YOUR ASSIGNMENT :: Set down each line of the material that follows, exactly, with no pictures.

INFORMATION SUPPLIED ::
----------------------------------------
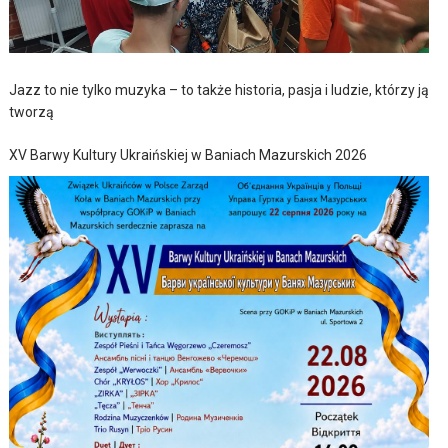
Jazz to nie tylko muzyka – to także historia, pasja i ludzie, którzy ją
tworzą
XV Barwy Kultury Ukraińskiej w Baniach Mazurskich 2026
----------------------------------------
OUTPUT FOR THIS EXERCISE ::
Jazz to nie tylko muzyka – to także historia, pasja i ludzie, którzy ją
tworzą
XV Barwy Kultury Ukraińskiej w Baniach Mazurskich 2026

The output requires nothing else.